* Activity *
Give the data below again exactly as written, but without the pictures.
_ _ _ _
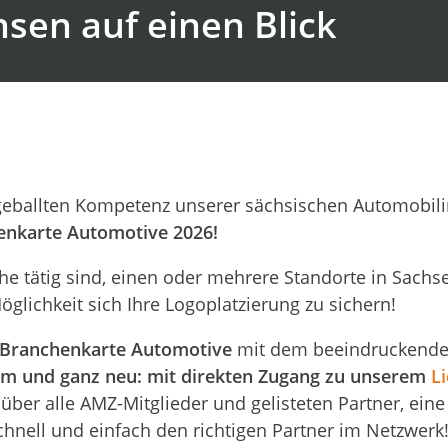
sen auf einen Blick
r geballten Kompetenz unserer sächsischen Automobili
enkarte Automotive 2026!
e tätig sind, einen oder mehrere Standorte in Sachs
glichkeit sich Ihre Logoplatzierung zu sichern!
Branchenkarte Automotive
mit dem beeindruckend
um und ganz neu: mit direkten Zugang zu unserem
L
über alle AMZ-Mitglieder und gelisteten Partner, eine
schnell und einfach den richtigen Partner im Netzwerk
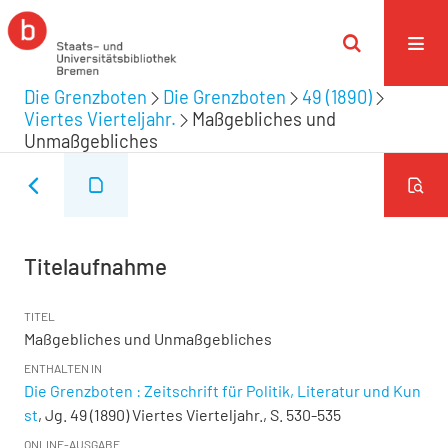
Die Grenzboten
Die Grenzboten
49 (1890)
Viertes Vierteljahr.
Maßgebliches und
Unmaßgebliches
Titelaufnahme
TITEL
Maßgebliches und Unmaßgebliches
ENTHALTEN IN
Die Grenzboten : Zeitschrift für Politik, Literatur und Kun
st
, Jg. 49 (1890) Viertes Vierteljahr., S. 530-535
ONLINE-AUSGABE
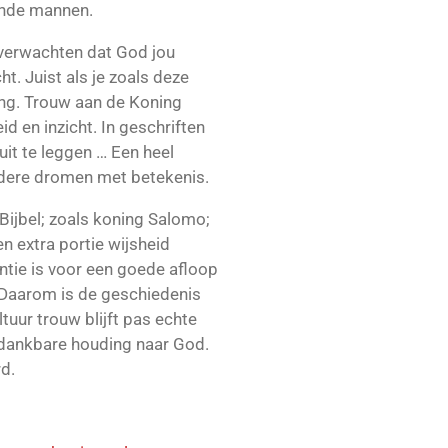
ende mannen.
 verwachten dat God jou
ht. Juist als je zoals deze
ng. Trouw aan de Koning
d en inzicht. In geschriften
it te leggen … Een heel
ndere dromen met betekenis.
Bijbel; zoals koning Salomo;
 extra portie wijsheid
ntie is voor een goede afloop
s. Daarom is de geschiedenis
ltuur trouw blijft pas echte
n dankbare houding naar God.
d.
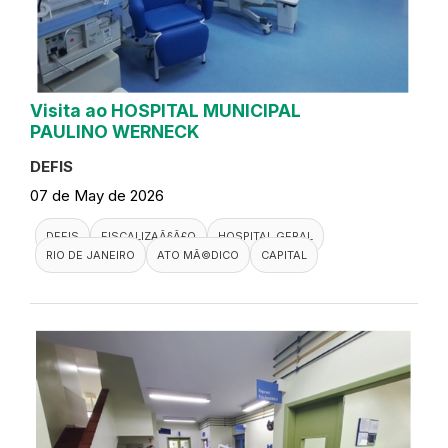
Visita ao HOSPITAL MUNICIPAL
PAULINO WERNECK
DEFIS
07 de May de 2026
DEFIS
FISCALIZAÃ§Ã£O
HOSPITAL GERAL
RIO DE JANEIRO
ATO MÃ©DICO
CAPITAL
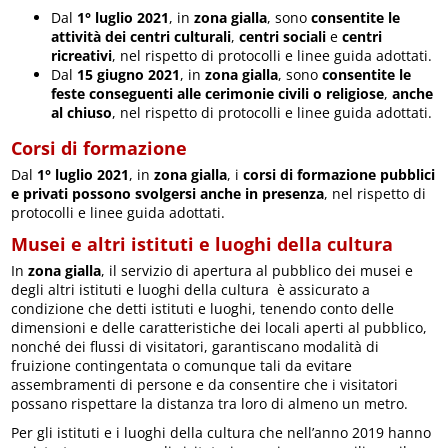
Dal
1° luglio 2021
, in
zona gialla
, sono
consentite le
attività dei centri culturali
,
centri sociali
e
centri
ricreativi
, nel rispetto di protocolli e linee guida adottati.
Dal
15 giugno 2021
, in
zona gialla
, sono
consentite le
feste conseguenti alle cerimonie civili o religiose
,
anche
al chiuso
, nel rispetto di protocolli e linee guida adottati.
Corsi di formazione
Dal
1° luglio 2021
, in
zona gialla
, i
corsi di formazione pubblici
e privati possono svolgersi anche in presenza
, nel rispetto di
protocolli e linee guida adottati.
Musei e altri istituti e luoghi della cultura
In
zona gialla
, il servizio di apertura al pubblico dei musei e
degli altri istituti e luoghi della cultura è assicurato a
condizione che detti istituti e luoghi, tenendo conto delle
dimensioni e delle caratteristiche dei locali aperti al pubblico,
nonché dei flussi di visitatori, garantiscano modalità di
fruizione contingentata o comunque tali da evitare
assembramenti di persone e da consentire che i visitatori
possano rispettare la distanza tra loro di almeno un metro.
Per gli istituti e i luoghi della cultura che nell’anno 2019 hanno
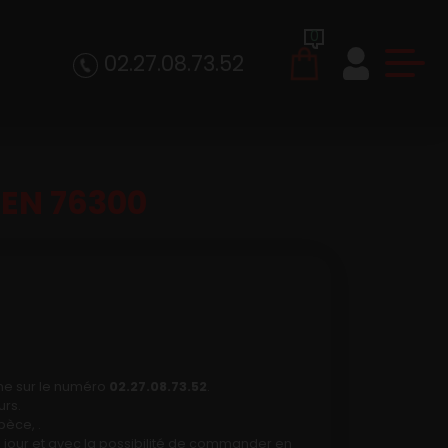
0
02.27.08.73.52
UEN 76300
ne sur le numéro
02.27.08.73.52
.
urs.
pèce, .
 à jour et avec la possibilité de commander en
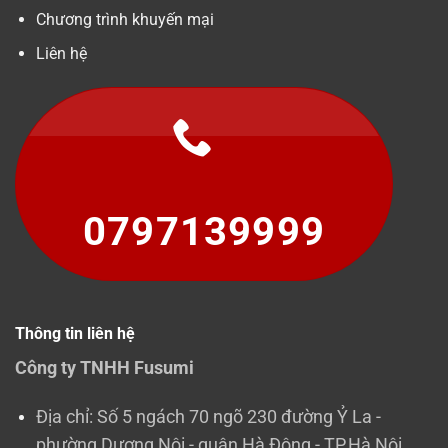
Chương trình khuyến mại
Liên hệ
0797139999
Thông tin liên hệ
Công ty TNHH Fusumi
Địa chỉ: Số 5 ngách 70 ngõ 230 đường Ỷ La -
phường Dương Nội - quận Hà Đông - TP.Hà Nội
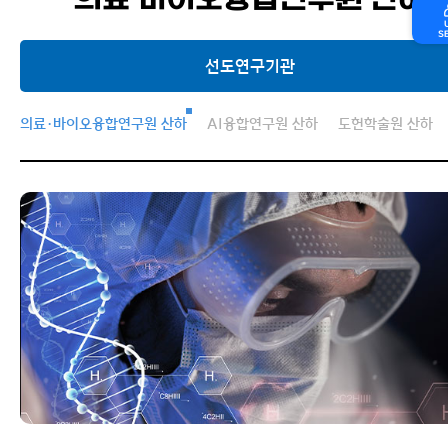
의료·바이오융합연구원 산하
S
선도연구기관
선도연구기관
의료·바이오융합연구원 산하
AI융합연구원 산하
도헌학술원 산하
대학/대학원 산하
교책연구소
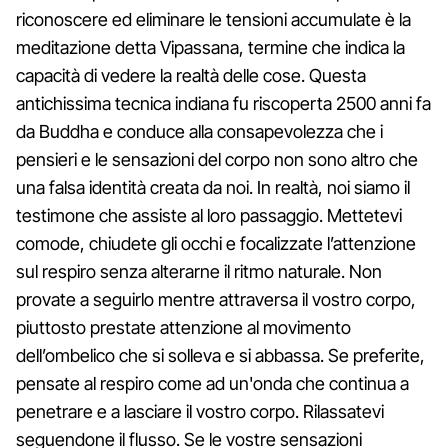
riconoscere ed eliminare le tensioni accumulate è la
meditazione detta Vipassana, termine che indica la
capacità di vedere la realtà delle cose. Questa
antichissima tecnica indiana fu riscoperta 2500 anni fa
da Buddha e conduce alla consapevolezza che i
pensieri e le sensazioni del corpo non sono altro che
una falsa identità creata da noi. In realtà, noi siamo il
testimone che assiste al loro passaggio. Mettetevi
comode, chiudete gli occhi e focalizzate l’attenzione
sul respiro senza alterarne il ritmo naturale. Non
provate a seguirlo mentre attraversa il vostro corpo,
piuttosto prestate attenzione al movimento
dell’ombelico che si solleva e si abbassa. Se preferite,
pensate al respiro come ad un'onda che continua a
penetrare e a lasciare il vostro corpo. Rilassatevi
seguendone il flusso. Se le vostre sensazioni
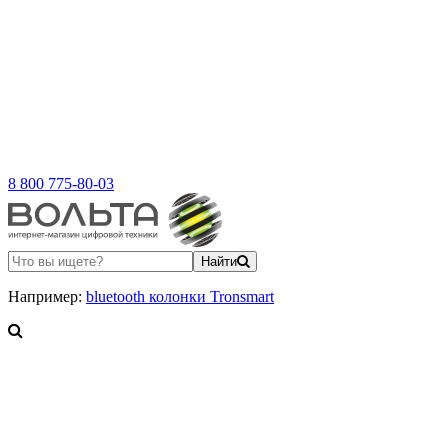
8 800 775-80-03
Найти
Например:
bluetooth колонки Tronsmart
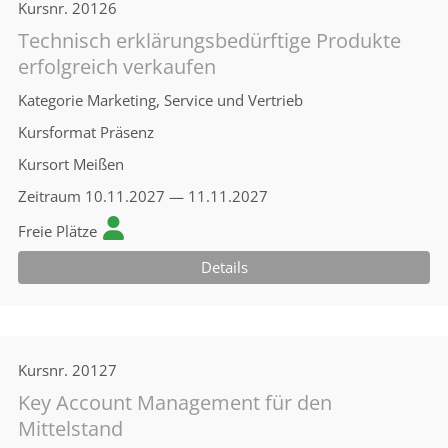
Kursnr.
20126
Technisch erklärungsbedürftige Produkte
erfolgreich verkaufen
Kategorie
Marketing, Service und Vertrieb
Kursformat
Präsenz
Kursort
Meißen
Zeitraum
10.11.2027 — 11.11.2027
Freie Plätze
Details
Kursnr.
20127
Key Account Management für den
Mittelstand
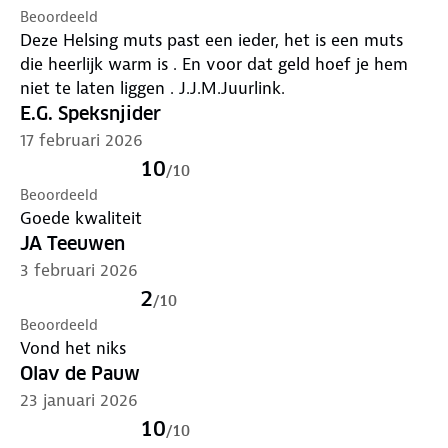
Beoordeeld
Deze Helsing muts past een ieder, het is een muts
die heerlijk warm is . En voor dat geld hoef je hem
niet te laten liggen . J.J.M.Juurlink.
E.G. Speksnjider
17 februari 2026
10
/
10
Beoordeeld
Goede kwaliteit
JA Teeuwen
3 februari 2026
2
/
10
Beoordeeld
Vond het niks
Olav de Pauw
23 januari 2026
10
/
10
_ _ _ _
* Answer space *
sen auf einen Blick
r geballten Kompetenz unserer sächsischen Automobili
enkarte Automotive 2026!
e tätig sind, einen oder mehrere Standorte in Sachs
glichkeit sich Ihre Logoplatzierung zu sichern!
Branchenkarte Automotive
mit dem beeindruckend
um und ganz neu: mit direkten Zugang zu unserem
L
über alle AMZ-Mitglieder und gelisteten Partner, eine
schnell und einfach den richtigen Partner im Netzwerk
Die Grenzboten
Die Grenzboten
49 (1890)
Viertes Vierteljahr.
Maßgebliches und
Unmaßgebliches
Titelaufnahme
TITEL
Maßgebliches und Unmaßgebliches
ENTHALTEN IN
Die Grenzboten : Zeitschrift für Politik, Literatur und Kun
st
, Jg. 49 (1890) Viertes Vierteljahr., S. 530-535
ONLINE-AUSGABE
ende mannen.
 verwachten dat God jou
ht. Juist als je zoals deze
ng. Trouw aan de Koning
d en inzicht. In geschriften
it te leggen … Een heel
ndere dromen met betekenis.
Bijbel; zoals koning Salomo;
 extra portie wijsheid
ntie is voor een goede afloop
s. Daarom is de geschiedenis
ltuur trouw blijft pas echte
n dankbare houding naar God.
d.
Visita ao HOSPITAL MUNICIPAL
PAULINO WERNECK
DEFIS
07 de May de 2026
DEFIS
FISCALIZAÃ§Ã£O
HOSPITAL GERAL
RIO DE JANEIRO
ATO MÃ©DICO
CAPITAL
Dal
1° luglio 2021
, in
zona gialla
, sono
consentite le
attività dei centri culturali
,
centri sociali
e
centri
ricreativi
, nel rispetto di protocolli e linee guida adottati.
Dal
15 giugno 2021
, in
zona gialla
, sono
consentite le
feste conseguenti alle cerimonie civili o religiose
,
anche
al chiuso
, nel rispetto di protocolli e linee guida adottati.
Corsi di formazione
Dal
1° luglio 2021
, in
zona gialla
, i
corsi di formazione pubblici
e privati possono svolgersi anche in presenza
, nel rispetto di
protocolli e linee guida adottati.
Musei e altri istituti e luoghi della cultura
In
zona gialla
, il servizio di apertura al pubblico dei musei e
degli altri istituti e luoghi della cultura è assicurato a
condizione che detti istituti e luoghi, tenendo conto delle
dimensioni e delle caratteristiche dei locali aperti al pubblico,
nonché dei flussi di visitatori, garantiscano modalità di
fruizione contingentata o comunque tali da evitare
assembramenti di persone e da consentire che i visitatori
possano rispettare la distanza tra loro di almeno un metro.
Per gli istituti e i luoghi della cultura che nell’anno 2019 hanno
0
02.27.08.73.52
UEN 76300
ne sur le numéro
02.27.08.73.52
.
urs.
pèce, .
 à jour et avec la possibilité de commander en
Chương trình khuyến mại
Liên hệ
0797139999
Thông tin liên hệ
Công ty TNHH Fusumi
Địa chỉ: Số 5 ngách 70 ngõ 230 đường Ỷ La -
phường Dương Nội - quận Hà Đông - TP.Hà Nội
의료·바이오융합연구원 산하
S
선도연구기관
선도연구기관
의료·바이오융합연구원 산하
AI융합연구원 산하
도헌학술원 산하
대학/대학원 산하
교책연구소
riconoscere ed eliminare le tensioni accumulate è la
meditazione detta Vipassana, termine che indica la
capacità di vedere la realtà delle cose. Questa
antichissima tecnica indiana fu riscoperta 2500 anni fa
da Buddha e conduce alla consapevolezza che i
pensieri e le sensazioni del corpo non sono altro che
una falsa identità creata da noi. In realtà, noi siamo il
testimone che assiste al loro passaggio. Mettetevi
comode, chiudete gli occhi e focalizzate l’attenzione
sul respiro senza alterarne il ritmo naturale. Non
provate a seguirlo mentre attraversa il vostro corpo,
piuttosto prestate attenzione al movimento
dell’ombelico che si solleva e si abbassa. Se preferite,
pensate al respiro come ad un'onda che continua a
penetrare e a lasciare il vostro corpo. Rilassatevi
seguendone il flusso. Se le vostre sensazioni
8 800 775-80-03
Найти
Например:
bluetooth колонки Tronsmart
Kursnr.
20126
Technisch erklärungsbedürftige Produkte
erfolgreich verkaufen
Kategorie
Marketing, Service und Vertrieb
Kursformat
Präsenz
Kursort
Meißen
Zeitraum
10.11.2027 — 11.11.2027
Freie Plätze
Details
Kursnr.
20127
Key Account Management für den
Mittelstand
Beoordeeld
Deze Helsing muts past een ieder, het is een muts
die heerlijk warm is . En voor dat geld hoef je hem
niet te laten liggen . J.J.M.Juurlink.
E.G. Speksnjider
17 februari 2026
10
/
10
Beoordeeld
Goede kwaliteit
JA Teeuwen
3 februari 2026
2
/
10
Beoordeeld
Vond het niks
Olav de Pauw
23 januari 2026
10
/
10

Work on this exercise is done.